Anti-gravity treadmills are increasingly more common in physical therapy regimens for patients recovering from ACL and other knee injuries. These devices enclose the patient’s lower body in a vacuum, and allow the therapist to vary the body-weight load that patients feel as they walk or run on the treadmill.

In a recent pilot study, Dr. Jayabalan’s team observed 30 patients with knee OA over the course of two 30-minute sessions. In one session, research subjects attempted to walk for 30 minutes on a treadmill at their full body weight. In the second, they attempted the same goal on an anti-gravity treadmill, set to reduce their body weight by 50 percent. Study results were overwhelmingly positive.

“We’ve had subjects who felt they could not walk 15 minutes on a flat surface — but when they were walking on the anti-gravity treadmill, and we reduced their body weight, they were able to walk the full 30 minutes,” he said. “The reduced body weight enabled them to walk longer due to significantly less joint pain, and they got the full cardiovascular benefit of 30-minutes’ exercise. Additionally, their biomarker responses indicated significantly less stress placed on their cartilage and improved gait parameters.”

Dr. Jayabalan said future clinical trials could explore additional benefits of using these special treadmills in treating knee OA patients (e.g., whether it increases strength and improves biological processes within the knee joint).

Clearly, anti-gravity treadmills are showing promise for these patients, but they are expensive. The good news, Dr. Jayabalan said, is that there is a much simpler, more affordable and readily available way to reduce load on arthritic joints — aquatic therapy.

“A pool can un-weight the patient, too,” he said. “Buoyancy affords significant biological and biomechanical benefits that potentially could allow someone with knee OA to walk without joint pain for longer.”

Upcoming for Dr. Jayabalan: New Research & Physiatry ’22 Honor

Dr. Jayabalan — along with his Shirley Ryan AbilityLab colleague R. James Cotton, MD, PhD, clinician-researcher — recently received a grant from the NIH-funded Restore Center. Drs. Jayabalan and Cotton will collaborate to investigate specific baseline gait metrics and biological markers as predictors of patients' responses to injections for knee OA. The Restore Center is based out of Stanford University, and is one of six centers that form the Medical Rehabilitation Resource Network.

Additionally, at the upcoming Association of Academic Physiatrists’ annual meeting (rescheduled for May 24–28), Dr. Jayabalan will receive the AAP Early Career Academician Award in recognition of his research, teaching and mentorship.

“Of those three aspects, the one that has given me the most satisfaction is mentorship,” he said. “It is my major passion, and the residents in my lab have been critical to my success.”

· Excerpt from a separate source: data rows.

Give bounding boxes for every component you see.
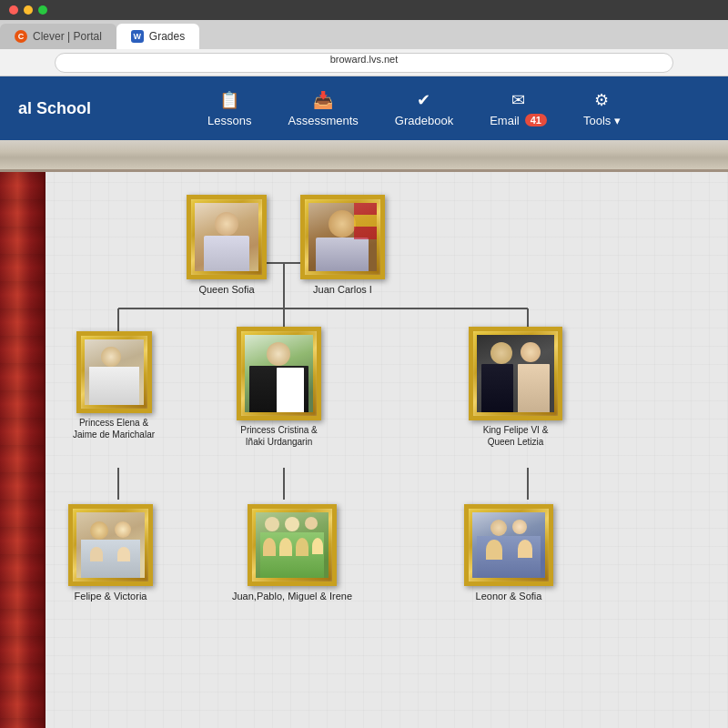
wall-molding — [0, 140, 728, 172]
elena-label: Princess Elena &Jaime de Marichalar — [73, 417, 155, 440]
person-elena[interactable]: Princess Elena &Jaime de Marichalar — [73, 331, 155, 440]
person-gen3-cristina[interactable]: Juan,Pablo, Miguel & Irene — [232, 504, 352, 602]
address-bar: broward.lvs.net — [0, 49, 728, 76]
email-label: Email 41 — [490, 114, 547, 127]
tab-clever[interactable]: C Clever | Portal — [0, 24, 116, 49]
portrait-frame-felipe-vi — [469, 327, 562, 420]
lessons-icon: 📋 — [219, 90, 239, 110]
tab-grades[interactable]: W Grades — [116, 24, 199, 49]
cristina-label: Princess Cristina &Iñaki Urdangarin — [240, 424, 317, 448]
nav-tools[interactable]: ⚙ Tools ▾ — [565, 83, 639, 135]
url-input[interactable]: broward.lvs.net — [55, 53, 673, 73]
portrait-elena — [85, 339, 144, 405]
juan-carlos-label: Juan Carlos I — [313, 283, 372, 296]
nav-lessons[interactable]: 📋 Lessons — [189, 83, 269, 135]
portrait-juan-carlos — [308, 203, 377, 271]
person-gen3-elena[interactable]: Felipe & Victoria — [68, 504, 153, 602]
nav-bar: al School 📋 Lessons 📥 Assessments ✔ Grad… — [0, 76, 728, 140]
portrait-frame-elena — [76, 331, 152, 413]
portrait-frame-cristina — [237, 327, 321, 420]
queen-sofia-label: Queen Sofia — [198, 283, 254, 296]
minimize-dot[interactable] — [24, 5, 33, 15]
assessments-icon: 📥 — [313, 90, 333, 110]
tab-grades-label: Grades — [149, 30, 185, 43]
portrait-frame-gen3-elena — [68, 504, 153, 586]
portrait-gen3-elena — [76, 512, 145, 578]
school-name: al School — [18, 99, 91, 118]
gen3-cristina-label: Juan,Pablo, Miguel & Irene — [232, 590, 352, 602]
gen3-elena-label: Felipe & Victoria — [75, 590, 147, 602]
person-cristina[interactable]: Princess Cristina &Iñaki Urdangarin — [237, 327, 321, 448]
email-badge-count: 41 — [525, 114, 547, 126]
person-gen3-felipe[interactable]: Leonor & Sofia — [464, 504, 553, 602]
nav-items: 📋 Lessons 📥 Assessments ✔ Gradebook ✉ Em… — [118, 83, 710, 135]
portrait-gen3-cristina — [256, 512, 329, 578]
portrait-cristina — [245, 335, 313, 412]
close-dot[interactable] — [9, 5, 18, 15]
portrait-felipe-vi — [477, 335, 554, 412]
family-tree: Queen Sofia Juan Carlos I — [55, 186, 719, 728]
gradebook-label: Gradebook — [395, 114, 453, 127]
email-icon: ✉ — [511, 90, 525, 110]
browser-chrome — [0, 0, 728, 20]
main-content: Queen Sofia Juan Carlos I — [0, 140, 728, 728]
tools-label: Tools ▾ — [583, 114, 621, 127]
grades-icon: W — [131, 30, 144, 43]
portrait-frame-gen3-cristina — [248, 504, 337, 586]
nav-email[interactable]: ✉ Email 41 — [471, 83, 565, 135]
nav-gradebook[interactable]: ✔ Gradebook — [377, 83, 471, 135]
assessments-label: Assessments — [288, 114, 359, 127]
felipe-vi-label: King Felipe VI &Queen Letizia — [483, 424, 549, 448]
person-felipe-vi[interactable]: King Felipe VI &Queen Letizia — [469, 327, 562, 448]
gen3-felipe-label: Leonor & Sofia — [476, 590, 542, 602]
tab-bar: C Clever | Portal W Grades — [0, 20, 728, 49]
connector-lines — [55, 186, 719, 728]
portrait-queen-sofia — [195, 203, 258, 271]
curtain-left — [0, 172, 46, 728]
portrait-frame-gen3-felipe — [464, 504, 553, 586]
portrait-gen3-felipe — [472, 512, 545, 578]
tools-icon: ⚙ — [594, 90, 609, 110]
maximize-dot[interactable] — [38, 5, 47, 15]
tab-clever-label: Clever | Portal — [33, 30, 102, 43]
clever-icon: C — [15, 30, 27, 43]
gradebook-icon: ✔ — [417, 90, 430, 110]
portrait-frame-juan-carlos — [300, 195, 385, 279]
nav-assessments[interactable]: 📥 Assessments — [270, 83, 377, 135]
portrait-frame-queen-sofia — [187, 195, 267, 279]
person-queen-sofia[interactable]: Queen Sofia — [187, 195, 267, 296]
person-juan-carlos[interactable]: Juan Carlos I — [300, 195, 385, 296]
lessons-label: Lessons — [207, 114, 251, 127]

Currently, 12 residents from the McGaw Medical Center of Northwestern University/Shirley Ryan AbilityLab PM&R Residency Program work in Dr. Jayabalan's lab on studies focused on physical activity and function in chronic musculoskeletal conditions. Residents have voted him Mentor of the Year for four consecutive years.

“I’m getting this award at the AAP conference, but I’m much more excited about the fact that I have 12 trainees presenting abstracts there — three of which are podium presentations,” Dr. Jayabalan said. “I can’t wait to witness their excitement.”